If you apply a vertical load W to the top centre bar (C), what is downward force exerted on the horizontal bars?

Keith’s analysis

For load W on pin 3 reactions at each foot of bridge must be W/2;

thinking only of static equilibrium for each beam in vertical direction;

force on pin 2 from A is W/2; force on A from B through pin 1 is W;

force on pin 3 from B must also be W and by symmetry from D also W;

force on pin3 is 2W from Band D and with load on pin 3 of W, load on C from 3 is 3W;

that makes force on pin 2 from C to be 3W/2;

force of pin 2 on B is 3W/2+W/2=2W which is consistent with reactions at the ends of B of W.

Chris’s analysis

The beam C transmits the load to the pins 2 and 4, each taking W/2 vertically.

This vertical load is supported by pins 1 and 3 and pins 4 and 5, each taking W/4 vertically.

Therefore pin3 has an applied load of W/2 vertically as well as the original W, which means that the load at pins 2 and 4 is 3W/4 not W/2.

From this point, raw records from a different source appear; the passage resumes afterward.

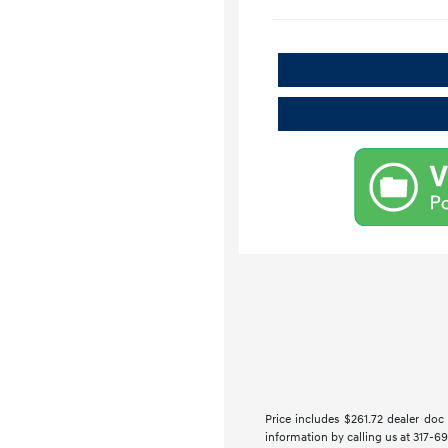
Price includes $261.72 dealer doc f
information by calling us at 317-69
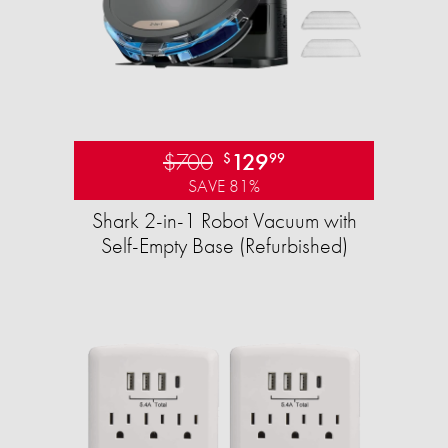
$700
129
$
99
SAVE 81%
Shark 2-in-1 Robot Vacuum with
Self-Empty Base (Refurbished)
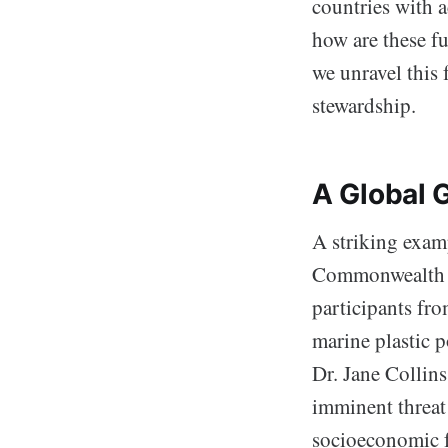
countries with a
how are these fu
we unravel this
stewardship.
A Global 
A striking examp
Commonwealth C
participants fr
marine plastic p
Dr. Jane Collins
imminent threat 
socioeconomic f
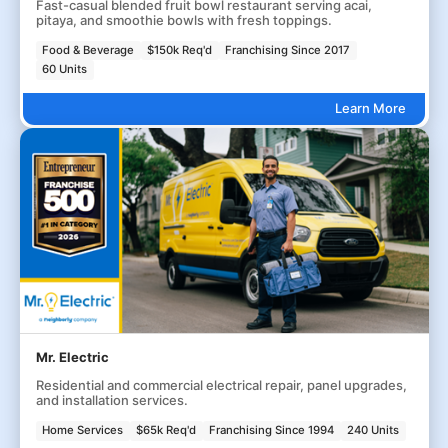
Fast-casual blended fruit bowl restaurant serving acai,
pitaya, and smoothie bowls with fresh toppings.
Food & Beverage
$150k Req'd
Franchising Since 2017
60 Units
Learn More
Mr. Electric
Residential and commercial electrical repair, panel upgrades,
and installation services.
Home Services
$65k Req'd
Franchising Since 1994
240 Units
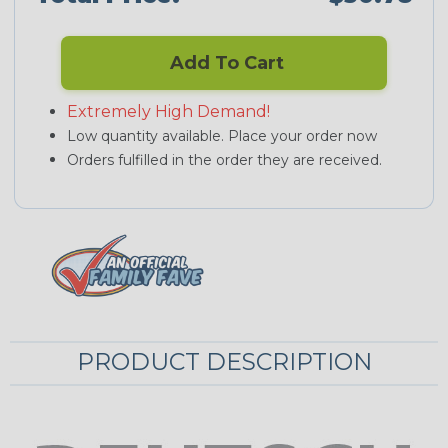
Add To Cart
Extremely High Demand!
Low quantity available. Place your order now
Orders fulfilled in the order they are received.
PRODUCT DESCRIPTION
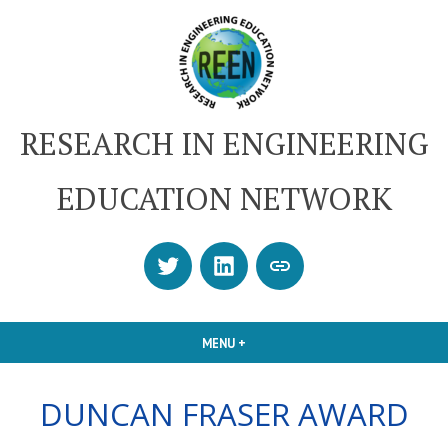
Skip
to
content
RESEARCH IN ENGINEERING
EDUCATION NETWORK
Twitter
LinkedIn
SUBSCRIBE
OR
CONTACT
MENU
+
EXPANDED
COLLAPSED
US
DUNCAN FRASER AWARD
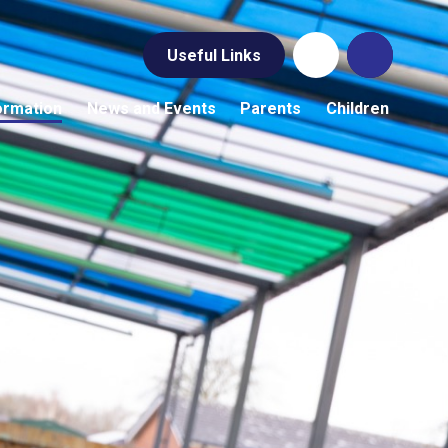
Useful Links
ormation
News and Events
Parents
Children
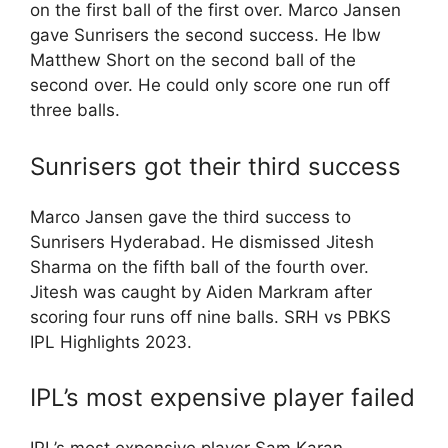
on the first ball of the first over. Marco Jansen
gave Sunrisers the second success. He lbw
Matthew Short on the second ball of the
second over. He could only score one run off
three balls.
Sunrisers got their third success
Marco Jansen gave the third success to
Sunrisers Hyderabad. He dismissed Jitesh
Sharma on the fifth ball of the fourth over.
Jitesh was caught by Aiden Markram after
scoring four runs off nine balls. SRH vs PBKS
IPL Highlights 2023.
IPL’s most expensive player failed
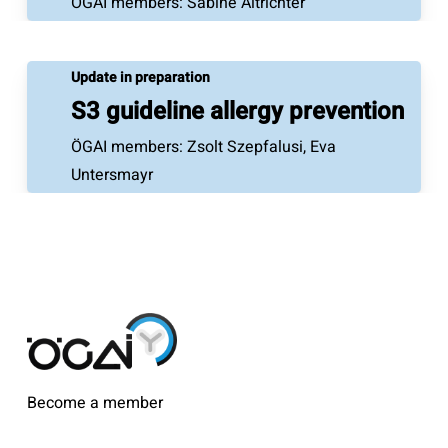
ÖGAI members: Sabine Altrichter
Update in preparation
S3 guideline allergy prevention
ÖGAI members: Zsolt Szepfalusi, Eva
Untersmayr
Become a member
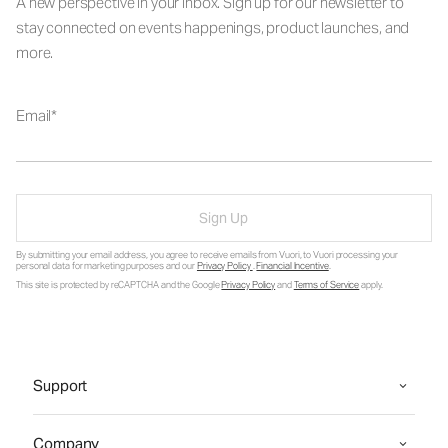
A new perspective in your inbox. Sign up for our newsletter to
stay connected on events happenings, product launches, and
more.
Email
Sign Up
By submitting your email address, you agree to receive emails from Vuori, to Vuori processing your
personal data for marketing purposes and our
Privacy Policy
.
Financial Incentive
.
This site is protected by reCAPTCHA and the Google
Privacy Policy
and
Terms of Service
apply.
Support
Company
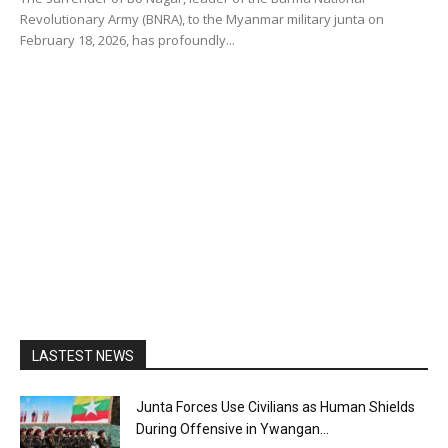
Revolutionary Army (BNRA), to the Myanmar military junta on
February 18, 2026, has profoundly...
LASTEST NEWS
Junta Forces Use Civilians as Human Shields
During Offensive in Ywangan...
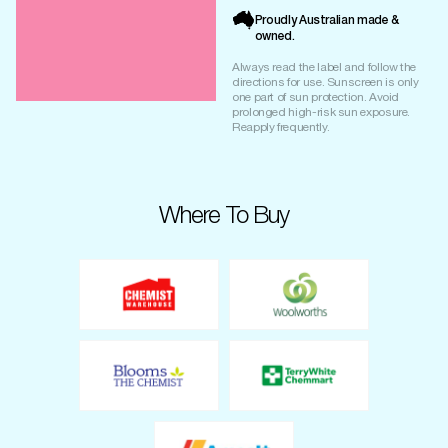
Proudly Australian made &
owned.
Always read the label and follow the
directions for use. Sunscreen is only
one part of sun protection. Avoid
prolonged high-risk sun exposure.
Reapply frequently.
Where To Buy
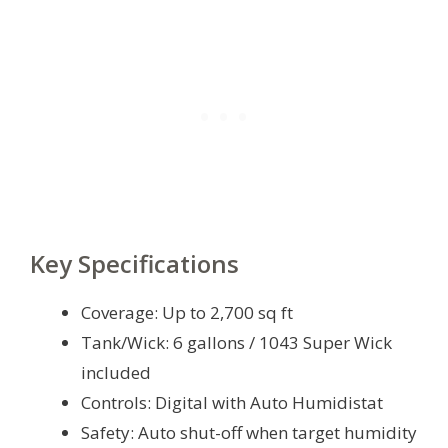
Key Specifications
Coverage: Up to 2,700 sq ft
Tank/Wick: 6 gallons / 1043 Super Wick
included
Controls: Digital with Auto Humidistat
Safety: Auto shut-off when target humidity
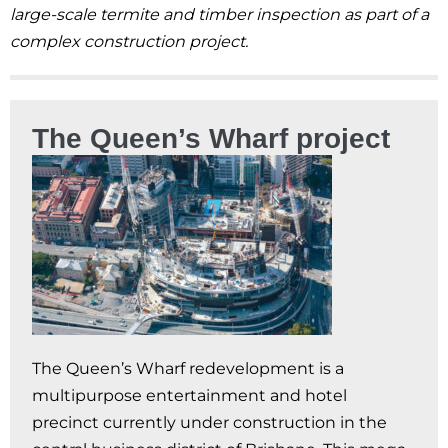
large-scale termite and timber inspection as part of a
complex construction project.
The Queen’s Wharf project
The Queen’s Wharf redevelopment is a
multipurpose entertainment and hotel
precinct currently under construction in the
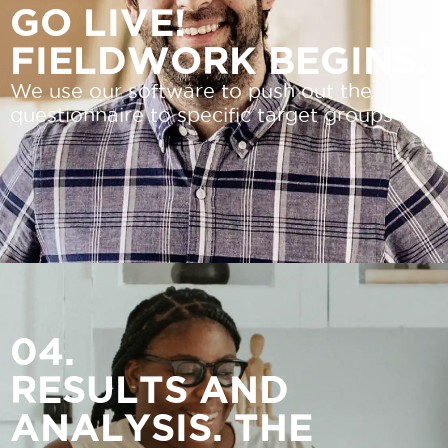
GO LIVE!
FIELDWORK BEGINS.
We use our software to push out the
questionnaire to specific target groups
04.
RESULTS AND
ANALYSIS. THE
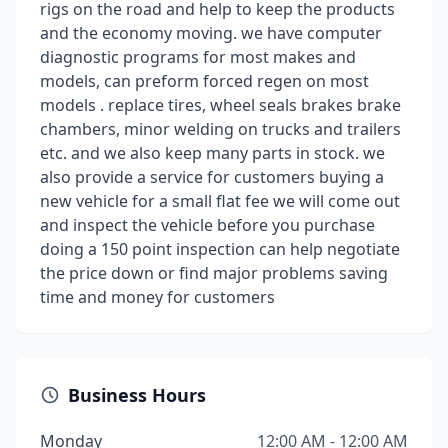
rigs on the road and help to keep the products
and the economy moving. we have computer
diagnostic programs for most makes and
models, can preform forced regen on most
models . replace tires, wheel seals brakes brake
chambers, minor welding on trucks and trailers
etc. and we also keep many parts in stock. we
also provide a service for customers buying a
new vehicle for a small flat fee we will come out
and inspect the vehicle before you purchase
doing a 150 point inspection can help negotiate
the price down or find major problems saving
time and money for customers
Business Hours
Monday
12:00 AM - 12:00 AM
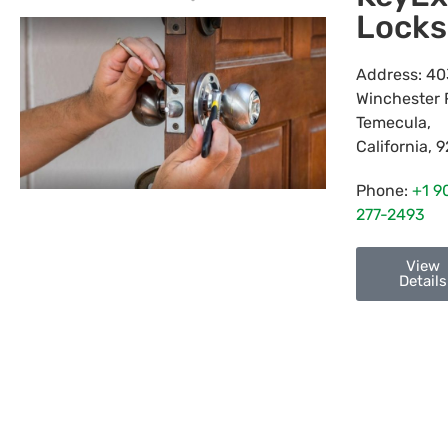
Locks
Address:
40
Winchester 
Temecula
,
California
,
9
Phone:
+1 9
277-2493
View
Details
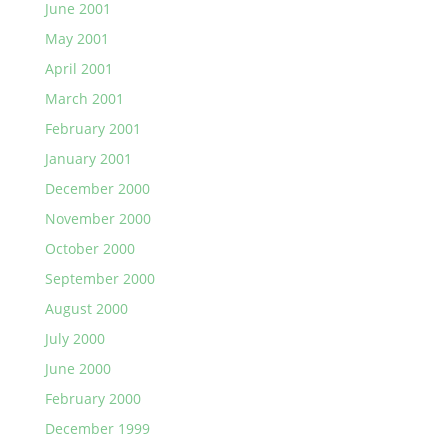
June 2001
May 2001
April 2001
March 2001
February 2001
January 2001
December 2000
November 2000
October 2000
September 2000
August 2000
July 2000
June 2000
February 2000
December 1999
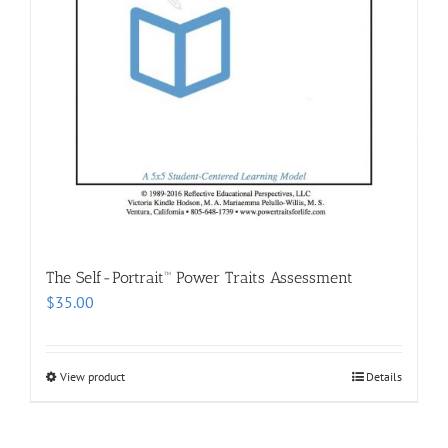
The Self-Portrait™ Power Traits Assessment
$
35.00
View product
Details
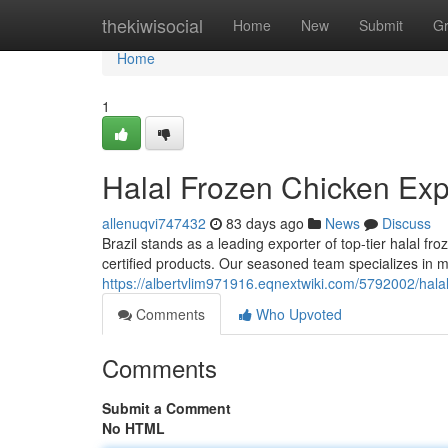
Home
thekiwisocial
Home
New
Submit
G
Home
1
Halal Frozen Chicken Expo
allenuqvi747432
83 days ago
News
Discuss
Brazil stands as a leading exporter of top-tier halal fr
certified products. Our seasoned team specializes in 
https://albertvlim971916.eqnextwiki.com/5792002/hala
Comments
Who Upvoted
Comments
Submit a Comment
No HTML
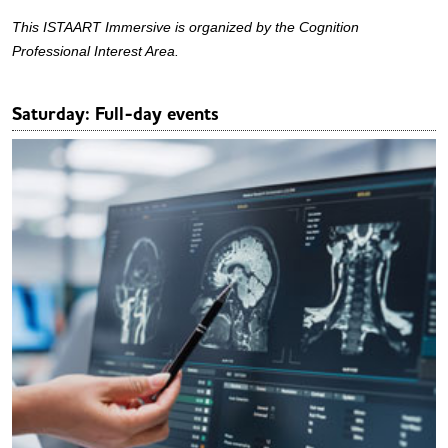
This ISTAART Immersive is organized by the Cognition
Professional Interest Area.
Saturday: Full-day events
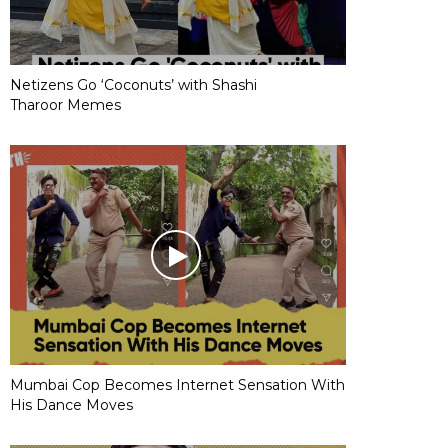
Netizens Go ‘Coconuts’ with Shashi
Tharoor Memes
Mumbai Cop Becomes Internet Sensation With
His Dance Moves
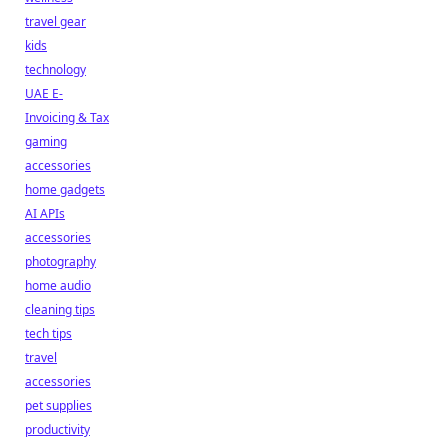
travel gear
kids
technology
UAE E-
Invoicing & Tax
gaming
accessories
home gadgets
AI APIs
accessories
photography
home audio
cleaning tips
tech tips
travel
accessories
pet supplies
productivity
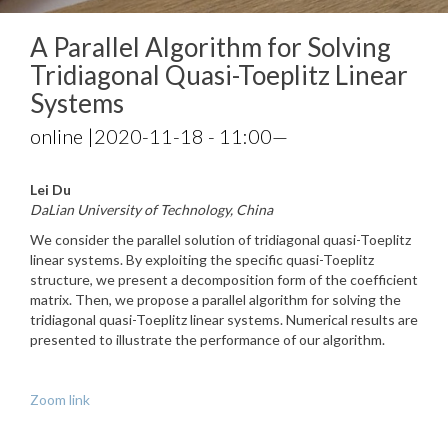
A Parallel Algorithm for Solving
Tridiagonal Quasi-Toeplitz Linear
Systems
online |
2020-11-18 - 11:00
—
Lei Du
DaLian University of Technology, China
We consider the parallel solution of tridiagonal quasi-Toeplitz
linear systems. By exploiting the specific quasi-Toeplitz
structure, we present a decomposition form of the coefficient
matrix. Then, we propose a parallel algorithm for solving the
tridiagonal quasi-Toeplitz linear systems. Numerical results are
presented to illustrate the performance of our algorithm.
Zoom link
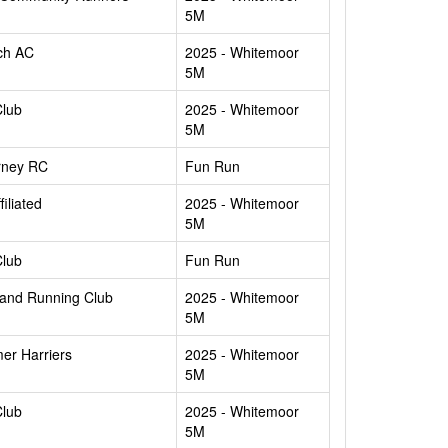
5M
ch AC
2025 - Whitemoor
5M
Club
2025 - Whitemoor
5M
rney RC
Fun Run
filiated
2025 - Whitemoor
5M
Club
Fun Run
and Running Club
2025 - Whitemoor
5M
er Harriers
2025 - Whitemoor
5M
Club
2025 - Whitemoor
5M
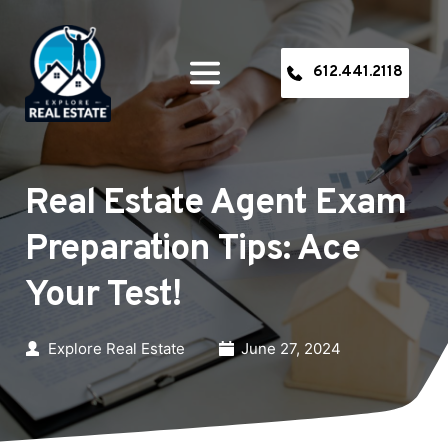
612.441.2118
Real Estate Agent Exam 
Preparation Tips: Ace 
Your Test!
Explore Real Estate
June 27, 2024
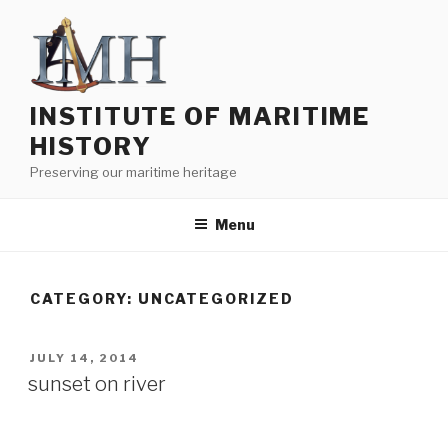
Skip
to
content
INSTITUTE OF MARITIME
HISTORY
Preserving our maritime heritage
Menu
CATEGORY:
UNCATEGORIZED
POSTED
JULY 14, 2014
ON
sunset on river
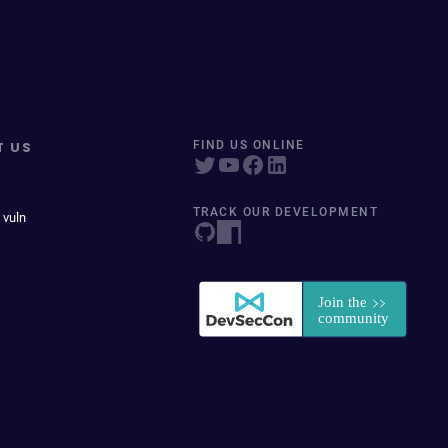
T US
FIND US ONLINE
TRACK OUR DEVELOPMENT
 vuln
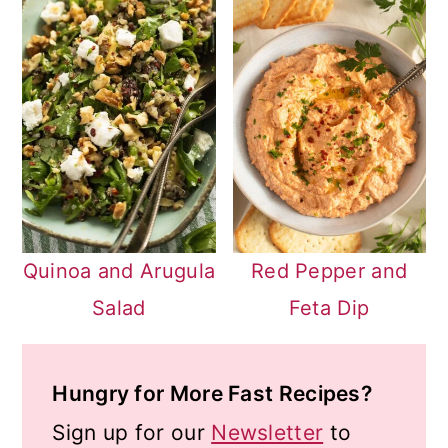
Quinoa and Arugula
Red Pepper and
Salad
Feta Dip
Hungry for More Fast Recipes?
Sign up for our
Newsletter
to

This tends towards an actual load of 2W on beam C for an applied load of W on pin 3.

David H’s analysis

Let E₅ be the force exerted by pin 5 on beam E.
So –E₅ is the force exerted on pin 5 by beam E, and hence on beam D by pin 5.

Following Keith’s argument, the force exerted by the ground on beam E is ½W vertically upwards.
Considering the moments on beam E about pin 4 we have:
      2 × ½ W cos β = E₅ sin φ
             where β is the angle between beam E and the horizontal and φ is the angle between beam E and the force E₅. Considering the moments on beam D about pin 4 we have:
      E₅ sin φ = D₃
             φ is the angle between beam D and the force D₅. This is so because of the isosceles triangle formed by the two tangents to pin 5.
Furthermore, any notches locating pin3 would make the system over-rigid, so we assume that beam D is smoothly in contect with pin 3. The downward force on beam C is therefore:
      C₃ = W + 2 D₃ cos α
             where α is the angle between beam D and the horizontal.

      C₃ = W ( 1 + 2 cos β cos α )
Using the unstated assumptions that the pins are all the same diameter and that the spacing beteen pins is equal to that between pin 5 and the end of beam E, we can see that: β = 2 α, and hence:
      C₃ = W ( 1 + 2 cos 2α cos α )

David H’s other analysis

Even quicker we can consider moments on the assembly of beams D and E and pins 4 and 5 about the point at which pin 4 acts upon beam C.

As before the anti-clockwise moment is (assume each beam is of length 2):
      2 × ½ W cos β
to be balanced by a clockwise moment:
      D₃

      \ D₃ = 2 × ½ W cos β
and the rest of the analysis carries on as before.

Why did I not think of this first time?